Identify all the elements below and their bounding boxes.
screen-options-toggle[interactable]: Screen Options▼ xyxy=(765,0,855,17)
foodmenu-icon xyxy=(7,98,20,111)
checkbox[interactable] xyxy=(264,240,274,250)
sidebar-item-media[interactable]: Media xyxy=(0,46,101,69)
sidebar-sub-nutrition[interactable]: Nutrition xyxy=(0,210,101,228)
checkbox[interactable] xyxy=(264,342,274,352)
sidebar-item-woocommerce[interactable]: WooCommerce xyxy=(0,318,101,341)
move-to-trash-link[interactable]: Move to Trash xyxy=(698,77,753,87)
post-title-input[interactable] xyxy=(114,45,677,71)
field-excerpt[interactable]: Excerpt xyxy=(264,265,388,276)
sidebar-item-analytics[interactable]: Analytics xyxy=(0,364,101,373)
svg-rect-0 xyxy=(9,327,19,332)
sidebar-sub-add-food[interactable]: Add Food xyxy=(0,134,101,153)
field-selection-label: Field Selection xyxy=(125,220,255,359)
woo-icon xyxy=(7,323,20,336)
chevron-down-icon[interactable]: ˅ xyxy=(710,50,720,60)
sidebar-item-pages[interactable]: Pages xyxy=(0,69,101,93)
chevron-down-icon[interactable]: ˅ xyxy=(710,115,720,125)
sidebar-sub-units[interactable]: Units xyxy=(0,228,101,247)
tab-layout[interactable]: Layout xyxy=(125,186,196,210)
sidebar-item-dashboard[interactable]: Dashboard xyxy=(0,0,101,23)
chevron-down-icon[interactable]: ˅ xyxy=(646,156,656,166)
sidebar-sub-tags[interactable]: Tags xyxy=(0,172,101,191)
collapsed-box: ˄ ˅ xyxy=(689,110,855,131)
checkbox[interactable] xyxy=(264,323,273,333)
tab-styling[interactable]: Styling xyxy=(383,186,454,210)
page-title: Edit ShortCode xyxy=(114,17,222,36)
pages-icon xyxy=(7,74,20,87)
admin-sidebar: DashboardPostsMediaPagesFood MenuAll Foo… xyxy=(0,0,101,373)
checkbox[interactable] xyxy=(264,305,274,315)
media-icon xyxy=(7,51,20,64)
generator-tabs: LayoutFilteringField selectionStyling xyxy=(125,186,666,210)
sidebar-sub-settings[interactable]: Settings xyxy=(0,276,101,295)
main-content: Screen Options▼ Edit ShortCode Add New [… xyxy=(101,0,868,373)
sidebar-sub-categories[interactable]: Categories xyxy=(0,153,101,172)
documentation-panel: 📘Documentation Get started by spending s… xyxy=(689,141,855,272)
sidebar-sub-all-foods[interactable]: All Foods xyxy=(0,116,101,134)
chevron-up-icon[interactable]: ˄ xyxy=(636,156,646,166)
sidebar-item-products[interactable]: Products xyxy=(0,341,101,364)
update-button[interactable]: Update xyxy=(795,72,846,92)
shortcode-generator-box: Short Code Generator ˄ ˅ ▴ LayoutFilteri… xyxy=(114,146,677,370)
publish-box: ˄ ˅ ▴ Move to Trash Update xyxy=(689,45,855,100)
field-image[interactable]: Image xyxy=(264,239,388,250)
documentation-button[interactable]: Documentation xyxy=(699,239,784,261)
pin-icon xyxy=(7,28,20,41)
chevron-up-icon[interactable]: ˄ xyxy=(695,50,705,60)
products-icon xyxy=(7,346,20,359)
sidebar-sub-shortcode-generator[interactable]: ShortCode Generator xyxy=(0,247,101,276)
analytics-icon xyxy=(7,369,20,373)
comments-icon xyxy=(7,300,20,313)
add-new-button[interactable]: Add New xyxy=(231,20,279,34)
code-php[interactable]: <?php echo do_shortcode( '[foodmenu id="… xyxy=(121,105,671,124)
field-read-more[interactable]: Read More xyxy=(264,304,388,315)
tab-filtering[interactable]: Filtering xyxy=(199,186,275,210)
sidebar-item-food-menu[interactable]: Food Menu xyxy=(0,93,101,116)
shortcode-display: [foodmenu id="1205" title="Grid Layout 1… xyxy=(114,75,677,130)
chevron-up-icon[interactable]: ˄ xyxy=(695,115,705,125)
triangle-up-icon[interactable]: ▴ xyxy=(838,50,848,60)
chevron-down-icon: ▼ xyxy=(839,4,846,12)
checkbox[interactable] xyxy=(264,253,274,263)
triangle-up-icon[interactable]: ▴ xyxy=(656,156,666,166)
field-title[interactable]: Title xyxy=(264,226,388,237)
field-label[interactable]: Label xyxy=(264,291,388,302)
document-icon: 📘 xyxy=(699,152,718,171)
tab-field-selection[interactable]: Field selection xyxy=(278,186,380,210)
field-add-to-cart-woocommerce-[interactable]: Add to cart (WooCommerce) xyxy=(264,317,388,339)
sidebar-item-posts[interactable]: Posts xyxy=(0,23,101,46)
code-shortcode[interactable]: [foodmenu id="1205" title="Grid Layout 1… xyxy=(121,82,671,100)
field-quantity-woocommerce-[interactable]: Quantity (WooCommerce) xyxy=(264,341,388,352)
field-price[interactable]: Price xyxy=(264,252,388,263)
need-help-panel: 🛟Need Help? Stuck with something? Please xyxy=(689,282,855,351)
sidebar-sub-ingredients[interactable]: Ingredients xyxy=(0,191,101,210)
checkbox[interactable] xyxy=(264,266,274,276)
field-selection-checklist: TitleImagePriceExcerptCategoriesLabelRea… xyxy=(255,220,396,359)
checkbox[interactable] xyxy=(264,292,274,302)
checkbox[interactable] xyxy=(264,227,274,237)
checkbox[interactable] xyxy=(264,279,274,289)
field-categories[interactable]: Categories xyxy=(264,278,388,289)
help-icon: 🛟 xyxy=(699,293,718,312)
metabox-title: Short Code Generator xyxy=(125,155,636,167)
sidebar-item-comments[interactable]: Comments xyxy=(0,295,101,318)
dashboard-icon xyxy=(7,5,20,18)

The task:
Give back the entire listing with every word intact.

Solution:
Identify all the elements below and their bounding boxes.
screen-options-toggle[interactable]: Screen Options▼ xyxy=(765,0,855,17)
foodmenu-icon xyxy=(7,98,20,111)
checkbox[interactable] xyxy=(264,240,274,250)
sidebar-item-media[interactable]: Media xyxy=(0,46,101,69)
sidebar-sub-nutrition[interactable]: Nutrition xyxy=(0,210,101,228)
checkbox[interactable] xyxy=(264,342,274,352)
sidebar-item-woocommerce[interactable]: WooCommerce xyxy=(0,318,101,341)
move-to-trash-link[interactable]: Move to Trash xyxy=(698,77,753,87)
post-title-input[interactable] xyxy=(114,45,677,71)
field-excerpt[interactable]: Excerpt xyxy=(264,265,388,276)
sidebar-item-analytics[interactable]: Analytics xyxy=(0,364,101,373)
svg-rect-0 xyxy=(9,327,19,332)
sidebar-sub-add-food[interactable]: Add Food xyxy=(0,134,101,153)
field-selection-label: Field Selection xyxy=(125,220,255,359)
woo-icon xyxy=(7,323,20,336)
chevron-down-icon[interactable]: ˅ xyxy=(710,50,720,60)
sidebar-item-pages[interactable]: Pages xyxy=(0,69,101,93)
chevron-down-icon[interactable]: ˅ xyxy=(710,115,720,125)
sidebar-sub-units[interactable]: Units xyxy=(0,228,101,247)
tab-layout[interactable]: Layout xyxy=(125,186,196,210)
sidebar-item-dashboard[interactable]: Dashboard xyxy=(0,0,101,23)
chevron-down-icon[interactable]: ˅ xyxy=(646,156,656,166)
sidebar-sub-tags[interactable]: Tags xyxy=(0,172,101,191)
collapsed-box: ˄ ˅ xyxy=(689,110,855,131)
checkbox[interactable] xyxy=(264,323,273,333)
tab-styling[interactable]: Styling xyxy=(383,186,454,210)
page-title: Edit ShortCode xyxy=(114,17,222,36)
pages-icon xyxy=(7,74,20,87)
admin-sidebar: DashboardPostsMediaPagesFood MenuAll Foo… xyxy=(0,0,101,373)
checkbox[interactable] xyxy=(264,305,274,315)
media-icon xyxy=(7,51,20,64)
generator-tabs: LayoutFilteringField selectionStyling xyxy=(125,186,666,210)
sidebar-sub-settings[interactable]: Settings xyxy=(0,276,101,295)
main-content: Screen Options▼ Edit ShortCode Add New [… xyxy=(101,0,868,373)
sidebar-sub-categories[interactable]: Categories xyxy=(0,153,101,172)
documentation-panel: 📘Documentation Get started by spending s… xyxy=(689,141,855,272)
sidebar-sub-all-foods[interactable]: All Foods xyxy=(0,116,101,134)
chevron-up-icon[interactable]: ˄ xyxy=(636,156,646,166)
sidebar-item-products[interactable]: Products xyxy=(0,341,101,364)
update-button[interactable]: Update xyxy=(795,72,846,92)
shortcode-generator-box: Short Code Generator ˄ ˅ ▴ LayoutFilteri… xyxy=(114,146,677,370)
publish-box: ˄ ˅ ▴ Move to Trash Update xyxy=(689,45,855,100)
field-image[interactable]: Image xyxy=(264,239,388,250)
documentation-button[interactable]: Documentation xyxy=(699,239,784,261)
pin-icon xyxy=(7,28,20,41)
chevron-up-icon[interactable]: ˄ xyxy=(695,50,705,60)
products-icon xyxy=(7,346,20,359)
sidebar-sub-shortcode-generator[interactable]: ShortCode Generator xyxy=(0,247,101,276)
analytics-icon xyxy=(7,369,20,373)
comments-icon xyxy=(7,300,20,313)
add-new-button[interactable]: Add New xyxy=(231,20,279,34)
code-php[interactable]: <?php echo do_shortcode( '[foodmenu id="… xyxy=(121,105,671,124)
field-read-more[interactable]: Read More xyxy=(264,304,388,315)
tab-filtering[interactable]: Filtering xyxy=(199,186,275,210)
sidebar-item-food-menu[interactable]: Food Menu xyxy=(0,93,101,116)
shortcode-display: [foodmenu id="1205" title="Grid Layout 1… xyxy=(114,75,677,130)
chevron-up-icon[interactable]: ˄ xyxy=(695,115,705,125)
triangle-up-icon[interactable]: ▴ xyxy=(838,50,848,60)
chevron-down-icon: ▼ xyxy=(839,4,846,12)
checkbox[interactable] xyxy=(264,253,274,263)
triangle-up-icon[interactable]: ▴ xyxy=(656,156,666,166)
field-title[interactable]: Title xyxy=(264,226,388,237)
field-label[interactable]: Label xyxy=(264,291,388,302)
document-icon: 📘 xyxy=(699,152,718,171)
tab-field-selection[interactable]: Field selection xyxy=(278,186,380,210)
field-add-to-cart-woocommerce-[interactable]: Add to cart (WooCommerce) xyxy=(264,317,388,339)
sidebar-item-posts[interactable]: Posts xyxy=(0,23,101,46)
code-shortcode[interactable]: [foodmenu id="1205" title="Grid Layout 1… xyxy=(121,82,671,100)
field-quantity-woocommerce-[interactable]: Quantity (WooCommerce) xyxy=(264,341,388,352)
field-price[interactable]: Price xyxy=(264,252,388,263)
need-help-panel: 🛟Need Help? Stuck with something? Please xyxy=(689,282,855,351)
sidebar-sub-ingredients[interactable]: Ingredients xyxy=(0,191,101,210)
checkbox[interactable] xyxy=(264,266,274,276)
field-selection-checklist: TitleImagePriceExcerptCategoriesLabelRea… xyxy=(255,220,396,359)
checkbox[interactable] xyxy=(264,292,274,302)
checkbox[interactable] xyxy=(264,227,274,237)
checkbox[interactable] xyxy=(264,279,274,289)
field-categories[interactable]: Categories xyxy=(264,278,388,289)
help-icon: 🛟 xyxy=(699,293,718,312)
metabox-title: Short Code Generator xyxy=(125,155,636,167)
sidebar-item-comments[interactable]: Comments xyxy=(0,295,101,318)
dashboard-icon xyxy=(7,5,20,18)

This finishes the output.